This time, I do feel it.
Every bit of it.
The rage and the disgust at the thought of his thick old hands all over her.
He strides into the room. Then he spots the drawing. His eyes narrow. She sees it too, but he’s quicker than she is, and he picks it up, crinkling it in his fist.
When he opens the paper, and sees my face, his cheeks become scarlet red and his chin wobbles as he spits, “You were pleasuring yourself to this?”
Rosalie’s entire body is aflame with embarrassment.
“To a badly drawn sketch of your dead boyfriend?”
She blinks at him. She frowns. “Dead?” The whisper breaks on her lips.
“Dead,” he repeats, eyes like steel as he holds up the piece of paper and tears it into a million tiny pieces right in front of her. “Eldrion killed him. Rumour has it, he was trying to help your friend. The empath. Trying to help her escape.”
No, that’s not what happened. This wasn’t Alana’s fault.
Rosalie stands up and storms over to him, then kneels down and starts to scramble for the torn pieces. “Get out,” she whispers.
The old fae moves towards her, but she snaps her head up. Fire blooms in her palms. Her eyes flicker orange. “Get out!” she cries. “Get out!” she screams again and again, stalking towards him as he backs away.
As he slams the door shut and bolts it tight, he yells, “Calm yourself, Rosalie. Next time I visit, I want you your usual self. And we will never speak of this again. You have a job to do. Remember that.”
TWENTY-SIX
Alana
Iam glad I sent Kayan away. I am sick of the games, and the hints, and the cryptic clues. He is not here to help me. Either the spirit world sent him back to irritate me and fuck with my head, or he really is part of my imagination. And that is why he doesn’t know anything. Because I don’t either.
Pacing up and down outside my tent, it occurs to me that this would make a lot of sense.
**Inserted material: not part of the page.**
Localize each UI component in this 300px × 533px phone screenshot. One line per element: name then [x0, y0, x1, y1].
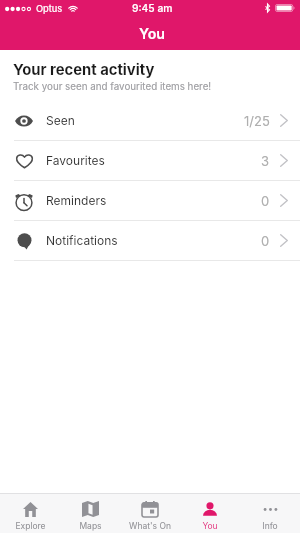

If I really am losing my grip on reality, and conjured Kayan as some kind of comfort to myself, then it would explain everything.
He was distrustful of Finn, and Briony, and the elves Finn’s working with, and Maura, and the Shadowkind, because deep down, I do not know if I can trust any of them either.
Deep down, I do not know if I can even trust myself.
All I know is that what Finn said about destroying Eldrion – and me being the one to do it – suddenly feels like the most obvious thing in the world.
I have some kind of hold over him. If I didn’t, he would have killed me by now. He had the opportunity again and again in the castle, in the tunnels. And yet he preferred to talk with me.
He needs me. I don’t know what for, but I know I have something he wants.
Which gives me the upper hand.
And if I end him, then perhaps these torturous visions will finally end, too.
I stop and brace myself against a nearby tree. My head swims, and my vision blurs. I have never experienced the feeling in waking hours before, and it sends me to my knees. I clasp the sides of my head and groan as pain grips my skull.
I bend forward onto all fours, my fingernails digging into the ground. The pain is too much. I can’t take it.
I blink, but see nothing but shadows.
They are coming for me.
I try to scramble backwards, and hit the tree. Except, it is not the tree. It is him; Eldrion.
He wraps his wings around me and whispers, “It’s all right, Alana. I’ve got you.”